Age: 30
Job Title: President Vet’s Sheet Metal Ltd.
Why He’s Top 40: He injected new ideas into a four-generations-old family business, expanding the company into new areas.
Key To Success: “Knowing where you are going, and appreciating where you have been.”
In November 2003, Sean Rayner was working in the sales department of a Toronto telecommunications firm, when a phone call from home changed his life.
He got news that his dad was suffering from cancer, and needed life-saving surgery. Both he and his sister, 2010 Top 40 Under 40 alumna Erin Rayner, also living in Toronto at the time, flew to Edmonton to deal with the family crisis.
Neither returned to Ontario. In fact, he took over the family business and followed in the footsteps of his father, grandfather and great-grandfather, a First World War fighter who had named the company Vet’s Sheet Metal because it employed so many veterans of that war.
As Vet’s has its 90th anniversary this year, it celebrates knowing that Rayner’s aggressive business plans increased the company revenues, now at more than $9 million a year.
“Erin and I did our ‘externship’ – we worked in someone else’s businesses,” says Rayner. “When the cancer was diagnosed, I was told, ‘If you want to give it a shot, now is the time.'”
But, Rayner, then in his early 20s, had to deal with the prejudices that come with being a young president. “We had staff who had been in the business for longer than I had been alive,” he says. “I had experience in a different business, in a different province. I had to learn a new business from scratch, but I didn’t have time to start from the bottom.”

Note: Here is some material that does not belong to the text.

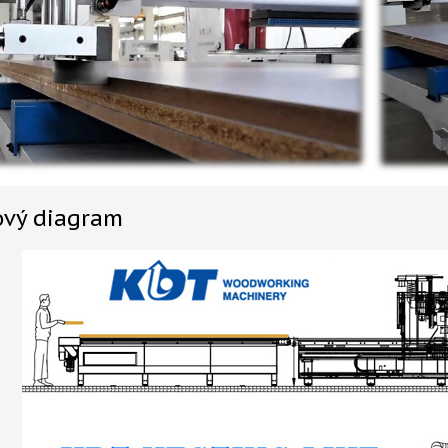
ový diagram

It wasn’t easy being green, but Rayner took the business in new directions, convincing the staff to give up the notion that a small, local sheet-metal firm couldn’t take on big jobs. He moved Vet’s into ductwork and refrigeration, which now makes up 95 per cent of the business. The company made a successful bid to do the ductwork at the new Remand Centre in the north end of the city – a deal that helped see it through the downturn. Now, Vet’s has added a service arm.
Rayner shares his encouraging story with other family-business owners in the Canadian Association of Family Enterprise, or CAFE. Some members, including him, meet monthly to discuss their issues, and get more personal. “The challenges aren’t dissimilar. It doesn’t matter if it’s sheet metal, telecommunications or the fabric business.”